Mali : pourquoi la stratégie russe contre le terrorisme échoue et quelles alternatives se dessinent
L’idée d’une victoire militaire rapide grâce à l’alliance avec Moscou s’est rapidement effritée au Mali. Malgré les promesses d’autonomie sécuritaire et le rejet des partenariats occidentaux, les résultats sur le terrain démentent les discours officiels. Trois ans après l’arrivée des groupes paramilitaires russes, désormais intégrés à l’Africa Corps, la situation sécuritaire ne cesse de se dégrader, révélant l’échec cuisant de cette stratégie.
L’impasse militaire de l’Africa Corps au Mali
Le déploiement des mercenaires russes, présenté comme une solution miracle, s’est transformé en un désastre opérationnel. Les Forces armées maliennes (FAMA) et leurs alliés peinent à contenir la montée en puissance du Groupe de soutien à l’islam et aux musulmans (JNIM), branche d’Al-Qaïda. Les faits parlent d’eux-mêmes :
- Des revers tactiques répétés : Les embuscades meurtrières autour d’Anéfis et les attaques répétées contre les bases aériennes mixtes illustrent l’incapacité des forces pro-gouvernementales à sécuriser les zones stratégiques. Les pertes humaines et matérielles s’accumulent sans que les objectifs ne soient atteints.
- Une menace terroriste en expansion : Le JNIM, désormais mieux équipé et plus organisé, étend son influence vers le sud du pays. Les régions autrefois épargnées, comme celles proches de la capitale, sont désormais sous la menace directe de ses attaques, mettant en péril l’équilibre économique et politique du Mali.
- Un affaiblissement des capacités de défense : Privées du soutien technologique et du renseignement aérien autrefois fournis par les partenariats multilatéraux, les FAMA et l’Africa Corps se retrouvent en position de faiblesse. L’absence de moyens de projection et de ciblage précis limite considérablement leur efficacité.
Les frappes américaines : une solution crédible contre le JNIM ?
Face à l’échec patent de la stratégie russe, une alternative se profile : les frappes de haute précision envisagées par les États-Unis. Contrairement aux interventions massives du passé, cette approche mise sur la technologie pour neutraliser la menace sans engager de troupes au sol. Voici pourquoi cette option pourrait changer la donne :
1. Une supériorité technologique inégalée
Washington dispose d’une chaîne de renseignement et de frappe sans équivalent : drones de surveillance longue endurance, satellites de ciblage et outils de reconnaissance avancés. Cette capacité permet d’identifier et d’éliminer les cadres dirigeants du JNIM avec une précision chirurgicale, réduisant ainsi leur capacité à organiser des attaques.

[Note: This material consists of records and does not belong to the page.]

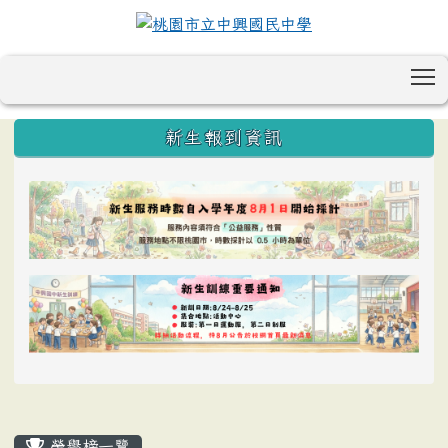
T
:::
新生報到資訊
榮譽榜一覽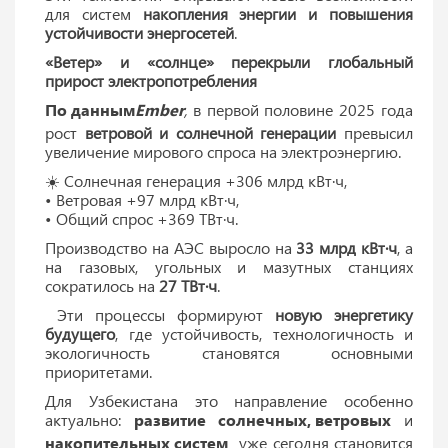
для систем
накопления энергии и повышения
устойчивости энергосетей
.
«Ветер» и «солнце» перекрыли глобальный
прирост электропотребления
По данным
Ember
,
в первой половине 2025 года
рост
ветровой и солнечной генерации
превысил
увеличение мирового спроса на электроэнергию.
☀️ Солнечная генерация +306 млрд кВт·ч,
• Ветровая +97 млрд кВт·ч,
• Общий спрос +369 ТВт·ч.
Производство на АЭС выросло на
33 млрд кВт·ч
, а
на газовых, угольных и мазутных станциях
сократилось на
27 ТВт·ч
.
Эти процессы формируют
новую энергетику
будущего
, где устойчивость, технологичность и
экологичность становятся основными
приоритетами.
Для Узбекистана это направление особенно
актуально:
развитие
солнечных, ветровых
и
накопительных систем
уже сегодня становится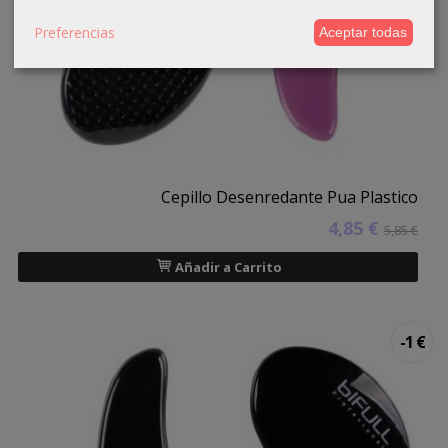
Preferencias
Aceptar todas
Cepillo Desenredante Pua Plastico
4,85 €
5,85 €
Añadir a Carrito
-1 €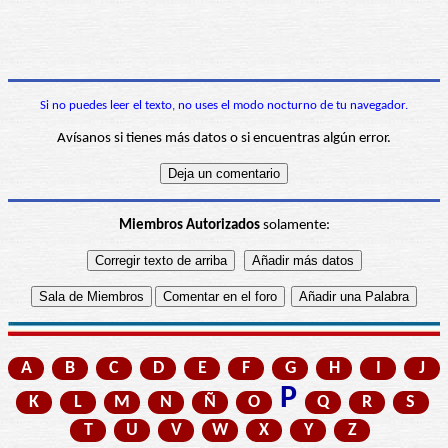
Si no puedes leer el texto, no uses el modo nocturno de tu navegador.
Avísanos si tienes más datos o si encuentras algún error.
Miembros Autorizados
solamente:
A
B
C
D
E
F
G
H
I
J
P
K
L
M
N
Ñ
O
Q
R
S
T
U
V
W
X
Y
Z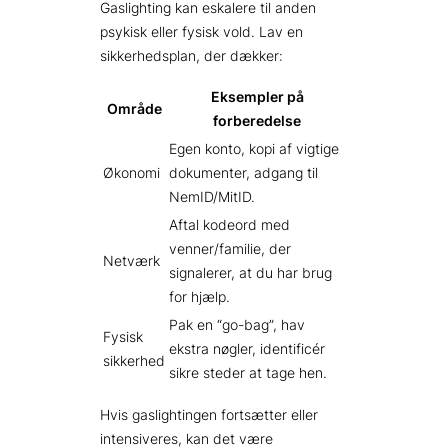
Gaslighting kan eskalere til anden
psykisk eller fysisk vold. Lav en
sikkerhedsplan, der dækker:
Eksempler på
Område
forberedelse
Egen konto, kopi af vigtige
Økonomi
dokumenter, adgang til
NemID/MitID.
Aftal kodeord med
venner/familie, der
Netværk
signalerer, at du har brug
for hjælp.
Pak en “go-bag”, hav
Fysisk
ekstra nøgler, identificér
sikkerhed
sikre steder at tage hen.
Hvis gaslightingen fortsætter eller
intensiveres, kan det være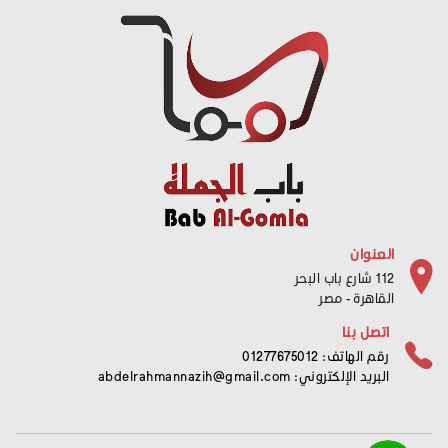
العنوان
112 شارع باب البحر
القاهرة - مصر
اتصل بنا
رقم الهاتف: 01277675012
البريد الإلكتروني:
abdelrahmannazih@gmail.com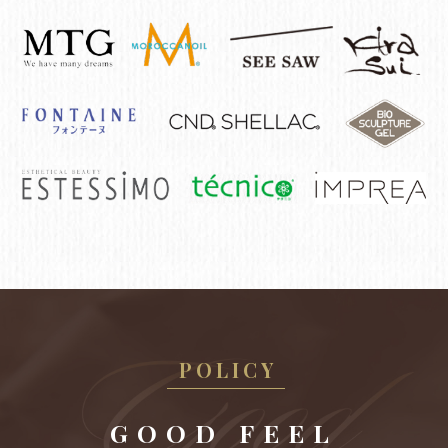
POLICY
GOOD FEEL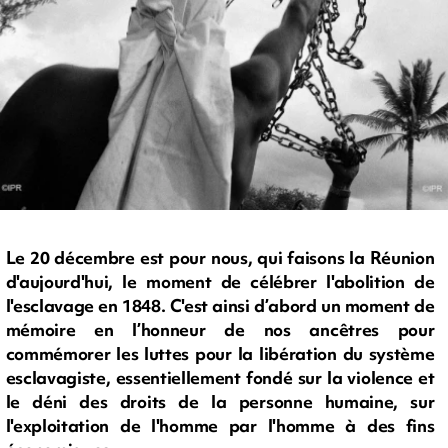
Le 20 décembre est pour nous, qui faisons la Réunion
d'aujourd'hui, le moment de célébrer l'abolition de
l'esclavage en 1848. C'est ainsi d’abord un moment de
mémoire en l’honneur de nos ancêtres pour
commémorer les luttes pour la libération du système
esclavagiste, essentiellement fondé sur la violence et
le déni des droits de la personne humaine, sur
l'exploitation de l'homme par l'homme à des fins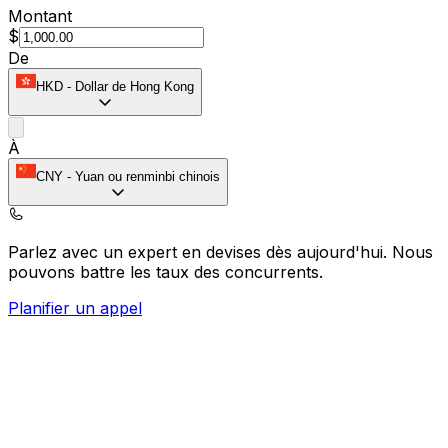
Montant
$
De
HKD
-
Dollar de Hong Kong
À
CNY
-
Yuan ou renminbi chinois
Parlez avec un expert en devises dès aujourd'hui.
Nous
pouvons battre les taux des concurrents.
Planifier un appel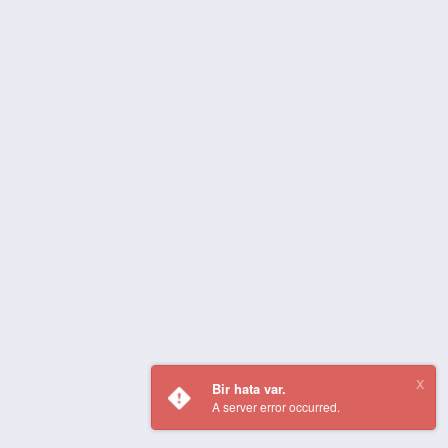
Bir hata var.
A server error occurred.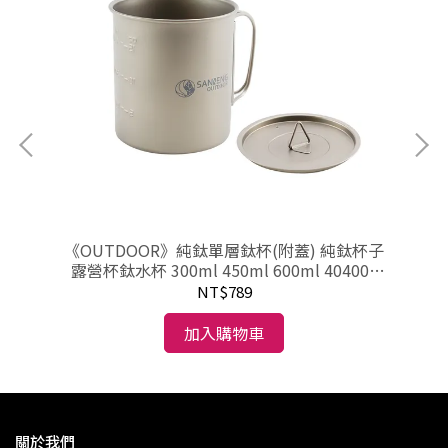
06
《OUTDOOR》純鈦單層鈦杯(附蓋) 純鈦杯子
《
露營杯鈦水杯 300ml 450ml 600ml 404001
404002 404003
NT$789
加入購物車
關於我們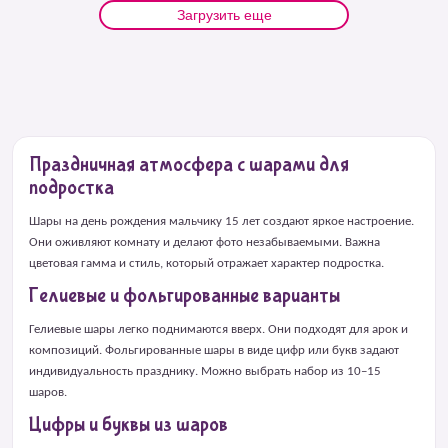
Загрузить еще
Праздничная атмосфера с шарами для
подростка
Шары на день рождения мальчику 15 лет создают яркое настроение.
Они оживляют комнату и делают фото незабываемыми. Важна
цветовая гамма и стиль, который отражает характер подростка.
Гелиевые и фольгированные варианты
Гелиевые шары легко поднимаются вверх. Они подходят для арок и
композиций. Фольгированные шары в виде цифр или букв задают
индивидуальность празднику. Можно выбрать набор из 10–15
шаров.
Цифры и буквы из шаров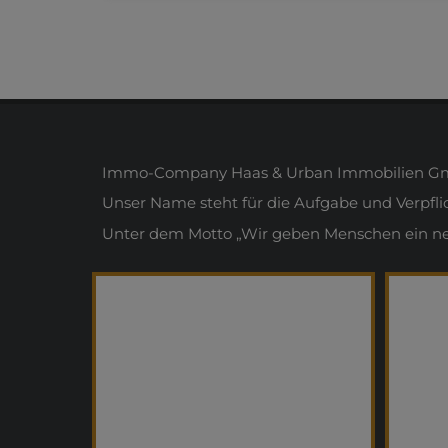
Immo-Company Haas & Urban Immobilien Gmb
Unser Name steht für die Aufgabe und Verpfl
Unter dem Motto „Wir geben Menschen ein neue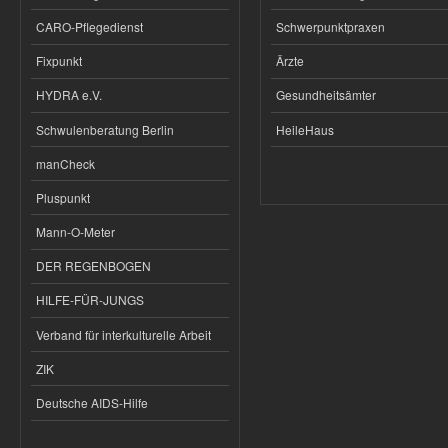
CARO-Pflegedienst
Schwerpunktpraxen
Fixpunkt
Ärzte
HYDRA e.V.
Gesundheitsämter
Schwulenberatung Berlin
HeileHaus
manCheck
Pluspunkt
Mann-O-Meter
DER REGENBOGEN
HILFE-FÜR-JUNGS
Verband für interkulturelle Arbeit
ZIK
Deutsche AIDS-Hilfe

2. Un impact immédiat sur le terrain
En ciblant les infrastructures logistiques et les nœuds de commandement du JNIM, ces frappes pourraient soulager la pression sur les garnisons maliennes. Elles permettraient également de briser la dynamique d’expansion des groupes armés vers le golfe de Guinée, où la menace gagne du terrain.
3. Une réponse adaptée aux limites russes
Là où l’Africa Corps se heurte à des lacunes en matière de ciblage et d’appui aérien, les États-Unis offrent une solution complémentaire. Leur approche technologique ne vise pas à remplacer les forces locales, mais à leur fournir un soutien décisif pour inverser la tendance.
Sortir des dogmes pour sauver le Mali
Le gouvernement de transition martèle le principe d’autosuffisance, mais les réalités du terrain contredisent cette posture. Aucune nation ne peut, à elle seule, venir à bout d’une menace terroriste aussi complexe et transnationale. Le refus catégorique de l’aide américaine, couplé à la dépendance envers une stratégie inefficace, expose le pays à des risques immenses.
Pour inverser la tendance et préserver l’intégrité territoriale du Mali, il est impératif de dépasser les blocages idéologiques. La rationalité militaire commande d’explorer toutes les options, y compris les partenariats technologiques, afin de rétablir la sécurité et de protéger les populations. L’heure n’est plus aux postures, mais aux actions concrètes pour éviter l’asphyxie du pays.